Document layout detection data
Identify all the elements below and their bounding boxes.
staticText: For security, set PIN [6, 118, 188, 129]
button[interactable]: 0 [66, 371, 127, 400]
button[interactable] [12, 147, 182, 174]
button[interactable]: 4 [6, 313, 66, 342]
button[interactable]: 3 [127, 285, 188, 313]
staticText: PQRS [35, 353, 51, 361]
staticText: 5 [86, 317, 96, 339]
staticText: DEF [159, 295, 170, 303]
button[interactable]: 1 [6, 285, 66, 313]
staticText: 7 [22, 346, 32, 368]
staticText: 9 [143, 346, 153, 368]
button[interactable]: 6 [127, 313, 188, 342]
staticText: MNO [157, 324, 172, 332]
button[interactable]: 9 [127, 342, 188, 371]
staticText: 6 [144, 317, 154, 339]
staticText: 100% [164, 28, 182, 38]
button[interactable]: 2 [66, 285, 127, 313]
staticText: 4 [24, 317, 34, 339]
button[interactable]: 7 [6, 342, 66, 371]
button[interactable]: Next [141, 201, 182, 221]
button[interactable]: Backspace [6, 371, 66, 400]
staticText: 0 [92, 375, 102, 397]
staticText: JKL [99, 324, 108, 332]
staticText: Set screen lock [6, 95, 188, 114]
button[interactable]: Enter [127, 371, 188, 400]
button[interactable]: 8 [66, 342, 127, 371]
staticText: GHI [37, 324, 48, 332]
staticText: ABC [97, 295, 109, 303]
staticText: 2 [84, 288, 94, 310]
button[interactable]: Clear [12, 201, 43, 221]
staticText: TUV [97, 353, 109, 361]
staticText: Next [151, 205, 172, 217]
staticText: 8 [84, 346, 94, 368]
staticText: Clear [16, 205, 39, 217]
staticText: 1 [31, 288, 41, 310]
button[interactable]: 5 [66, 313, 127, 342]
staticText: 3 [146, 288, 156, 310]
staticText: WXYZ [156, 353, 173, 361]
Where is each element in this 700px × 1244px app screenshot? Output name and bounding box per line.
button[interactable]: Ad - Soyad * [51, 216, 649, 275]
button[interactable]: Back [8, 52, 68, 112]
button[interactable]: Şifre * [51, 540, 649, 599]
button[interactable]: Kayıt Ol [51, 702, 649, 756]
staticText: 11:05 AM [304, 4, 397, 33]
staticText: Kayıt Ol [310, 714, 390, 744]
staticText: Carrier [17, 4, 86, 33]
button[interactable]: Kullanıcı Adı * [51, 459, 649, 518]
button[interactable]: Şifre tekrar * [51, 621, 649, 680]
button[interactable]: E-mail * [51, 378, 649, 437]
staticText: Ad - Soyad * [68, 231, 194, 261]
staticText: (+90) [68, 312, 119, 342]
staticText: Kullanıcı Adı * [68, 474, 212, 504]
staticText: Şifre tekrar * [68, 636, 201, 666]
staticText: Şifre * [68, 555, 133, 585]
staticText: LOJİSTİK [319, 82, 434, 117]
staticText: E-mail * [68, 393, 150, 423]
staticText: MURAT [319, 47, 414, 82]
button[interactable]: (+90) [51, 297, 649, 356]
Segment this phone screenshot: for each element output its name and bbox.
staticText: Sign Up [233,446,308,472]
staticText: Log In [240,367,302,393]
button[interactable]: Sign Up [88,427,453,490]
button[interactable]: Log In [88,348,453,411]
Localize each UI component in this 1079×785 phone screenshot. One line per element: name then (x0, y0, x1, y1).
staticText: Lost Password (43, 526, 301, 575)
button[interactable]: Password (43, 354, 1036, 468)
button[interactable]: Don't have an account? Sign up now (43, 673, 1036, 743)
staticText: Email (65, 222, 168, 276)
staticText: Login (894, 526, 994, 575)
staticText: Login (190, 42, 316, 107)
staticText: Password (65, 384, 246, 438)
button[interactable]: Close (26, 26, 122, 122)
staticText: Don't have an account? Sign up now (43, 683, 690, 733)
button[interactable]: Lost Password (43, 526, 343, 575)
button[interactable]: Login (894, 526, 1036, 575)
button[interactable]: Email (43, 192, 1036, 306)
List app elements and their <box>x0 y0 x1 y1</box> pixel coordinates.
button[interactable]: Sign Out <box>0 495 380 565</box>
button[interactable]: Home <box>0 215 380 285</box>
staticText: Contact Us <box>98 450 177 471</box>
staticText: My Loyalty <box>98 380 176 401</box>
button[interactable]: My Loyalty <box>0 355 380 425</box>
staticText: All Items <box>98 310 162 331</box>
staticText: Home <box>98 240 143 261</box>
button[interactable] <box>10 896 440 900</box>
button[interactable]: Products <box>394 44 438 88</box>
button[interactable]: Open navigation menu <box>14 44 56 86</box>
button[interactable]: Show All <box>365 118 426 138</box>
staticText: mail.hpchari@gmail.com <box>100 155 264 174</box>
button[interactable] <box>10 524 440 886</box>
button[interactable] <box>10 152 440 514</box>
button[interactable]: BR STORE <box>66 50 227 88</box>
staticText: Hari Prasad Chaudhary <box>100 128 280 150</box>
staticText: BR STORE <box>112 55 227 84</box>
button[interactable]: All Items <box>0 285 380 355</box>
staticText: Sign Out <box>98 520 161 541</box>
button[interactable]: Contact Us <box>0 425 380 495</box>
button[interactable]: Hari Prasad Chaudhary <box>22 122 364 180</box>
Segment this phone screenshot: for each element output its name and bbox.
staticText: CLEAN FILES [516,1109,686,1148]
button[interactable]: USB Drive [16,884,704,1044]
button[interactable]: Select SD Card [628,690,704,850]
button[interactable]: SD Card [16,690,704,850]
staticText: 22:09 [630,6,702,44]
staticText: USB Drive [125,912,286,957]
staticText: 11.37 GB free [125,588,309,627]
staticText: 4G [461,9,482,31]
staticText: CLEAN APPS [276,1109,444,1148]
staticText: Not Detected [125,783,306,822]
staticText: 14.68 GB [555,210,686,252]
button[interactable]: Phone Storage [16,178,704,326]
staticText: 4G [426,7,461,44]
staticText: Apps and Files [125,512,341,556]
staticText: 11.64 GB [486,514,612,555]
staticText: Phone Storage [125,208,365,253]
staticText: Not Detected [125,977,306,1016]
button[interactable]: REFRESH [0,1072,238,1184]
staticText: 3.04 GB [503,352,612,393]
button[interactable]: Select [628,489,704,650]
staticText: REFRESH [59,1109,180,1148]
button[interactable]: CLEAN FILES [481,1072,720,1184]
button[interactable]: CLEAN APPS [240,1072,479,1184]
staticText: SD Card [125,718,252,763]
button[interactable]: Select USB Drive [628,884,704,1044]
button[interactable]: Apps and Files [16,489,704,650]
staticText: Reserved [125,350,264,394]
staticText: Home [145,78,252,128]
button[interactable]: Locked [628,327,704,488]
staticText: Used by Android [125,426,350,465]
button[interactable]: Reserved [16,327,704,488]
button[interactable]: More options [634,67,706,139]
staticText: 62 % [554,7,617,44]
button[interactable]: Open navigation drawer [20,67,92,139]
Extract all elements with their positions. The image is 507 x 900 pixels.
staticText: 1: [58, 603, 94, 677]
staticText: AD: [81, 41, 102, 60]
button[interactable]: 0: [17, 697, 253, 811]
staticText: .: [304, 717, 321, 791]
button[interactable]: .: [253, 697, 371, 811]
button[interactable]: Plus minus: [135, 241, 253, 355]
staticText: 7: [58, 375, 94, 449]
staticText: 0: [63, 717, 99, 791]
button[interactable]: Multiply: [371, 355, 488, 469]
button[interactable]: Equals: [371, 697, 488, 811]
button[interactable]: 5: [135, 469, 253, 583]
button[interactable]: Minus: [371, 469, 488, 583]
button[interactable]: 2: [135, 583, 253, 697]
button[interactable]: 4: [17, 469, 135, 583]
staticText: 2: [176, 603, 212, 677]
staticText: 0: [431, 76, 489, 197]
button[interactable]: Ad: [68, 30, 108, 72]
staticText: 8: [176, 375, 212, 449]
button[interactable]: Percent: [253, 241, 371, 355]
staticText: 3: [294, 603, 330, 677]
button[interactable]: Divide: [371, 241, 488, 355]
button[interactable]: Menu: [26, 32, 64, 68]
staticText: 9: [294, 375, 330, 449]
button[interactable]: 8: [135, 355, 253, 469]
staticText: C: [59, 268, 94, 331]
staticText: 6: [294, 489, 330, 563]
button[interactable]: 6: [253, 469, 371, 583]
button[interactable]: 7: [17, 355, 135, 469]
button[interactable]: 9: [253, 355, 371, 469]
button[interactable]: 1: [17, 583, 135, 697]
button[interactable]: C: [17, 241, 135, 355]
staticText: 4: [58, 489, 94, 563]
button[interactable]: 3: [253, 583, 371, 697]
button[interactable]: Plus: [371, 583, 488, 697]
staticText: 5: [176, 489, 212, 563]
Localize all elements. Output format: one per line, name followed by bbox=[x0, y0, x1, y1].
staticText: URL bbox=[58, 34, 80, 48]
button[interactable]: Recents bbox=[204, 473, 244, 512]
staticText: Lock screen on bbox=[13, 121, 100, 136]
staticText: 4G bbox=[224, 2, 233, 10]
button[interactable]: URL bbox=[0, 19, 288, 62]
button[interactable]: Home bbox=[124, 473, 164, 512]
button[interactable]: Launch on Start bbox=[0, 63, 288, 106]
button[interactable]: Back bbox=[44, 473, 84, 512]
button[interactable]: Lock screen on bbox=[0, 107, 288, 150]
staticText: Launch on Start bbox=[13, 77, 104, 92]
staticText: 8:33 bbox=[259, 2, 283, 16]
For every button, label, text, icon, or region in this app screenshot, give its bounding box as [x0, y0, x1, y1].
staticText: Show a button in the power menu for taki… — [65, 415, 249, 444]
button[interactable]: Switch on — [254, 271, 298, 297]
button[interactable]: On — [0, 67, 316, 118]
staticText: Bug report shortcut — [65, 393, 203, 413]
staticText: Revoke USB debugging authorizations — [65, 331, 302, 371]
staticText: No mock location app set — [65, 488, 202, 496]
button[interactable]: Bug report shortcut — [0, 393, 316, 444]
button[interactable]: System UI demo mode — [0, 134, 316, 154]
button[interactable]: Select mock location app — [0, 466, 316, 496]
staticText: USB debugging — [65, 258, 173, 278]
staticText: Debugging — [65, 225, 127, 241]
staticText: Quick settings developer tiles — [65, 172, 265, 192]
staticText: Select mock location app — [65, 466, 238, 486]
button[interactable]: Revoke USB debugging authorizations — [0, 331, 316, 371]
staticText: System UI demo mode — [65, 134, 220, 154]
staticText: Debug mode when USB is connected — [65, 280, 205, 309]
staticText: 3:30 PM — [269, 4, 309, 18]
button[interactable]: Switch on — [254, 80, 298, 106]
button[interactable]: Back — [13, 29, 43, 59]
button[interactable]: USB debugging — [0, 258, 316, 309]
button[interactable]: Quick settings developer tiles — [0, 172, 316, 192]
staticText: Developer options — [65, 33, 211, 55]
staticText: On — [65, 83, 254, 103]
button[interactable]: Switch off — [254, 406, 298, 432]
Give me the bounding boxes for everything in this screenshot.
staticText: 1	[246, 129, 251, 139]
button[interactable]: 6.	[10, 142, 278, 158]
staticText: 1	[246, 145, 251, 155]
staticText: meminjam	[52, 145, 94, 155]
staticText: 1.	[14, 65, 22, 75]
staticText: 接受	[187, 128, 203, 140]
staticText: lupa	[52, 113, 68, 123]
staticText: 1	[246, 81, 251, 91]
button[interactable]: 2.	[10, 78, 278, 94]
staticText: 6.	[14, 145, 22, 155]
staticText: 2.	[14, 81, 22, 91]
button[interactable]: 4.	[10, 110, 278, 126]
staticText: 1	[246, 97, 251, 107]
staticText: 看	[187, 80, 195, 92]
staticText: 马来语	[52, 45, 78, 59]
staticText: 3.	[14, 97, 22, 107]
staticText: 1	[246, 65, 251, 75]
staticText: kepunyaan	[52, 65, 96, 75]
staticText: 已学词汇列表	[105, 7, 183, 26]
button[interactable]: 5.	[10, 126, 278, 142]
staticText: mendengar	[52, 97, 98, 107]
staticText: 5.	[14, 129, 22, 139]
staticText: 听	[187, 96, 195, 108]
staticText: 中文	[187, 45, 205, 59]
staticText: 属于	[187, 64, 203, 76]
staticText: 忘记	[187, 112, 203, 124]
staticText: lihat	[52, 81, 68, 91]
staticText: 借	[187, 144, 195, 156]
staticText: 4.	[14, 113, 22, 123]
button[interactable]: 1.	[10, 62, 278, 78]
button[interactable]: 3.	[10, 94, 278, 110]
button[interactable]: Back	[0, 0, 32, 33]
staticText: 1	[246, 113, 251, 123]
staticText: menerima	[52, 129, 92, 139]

Directions: Only lines holding the word "Storage" belong in the answer; copy all of them from the records.

Response below:
button[interactable]: Phone Storage [16,178,704,326]
staticText: Phone Storage [125,208,365,253]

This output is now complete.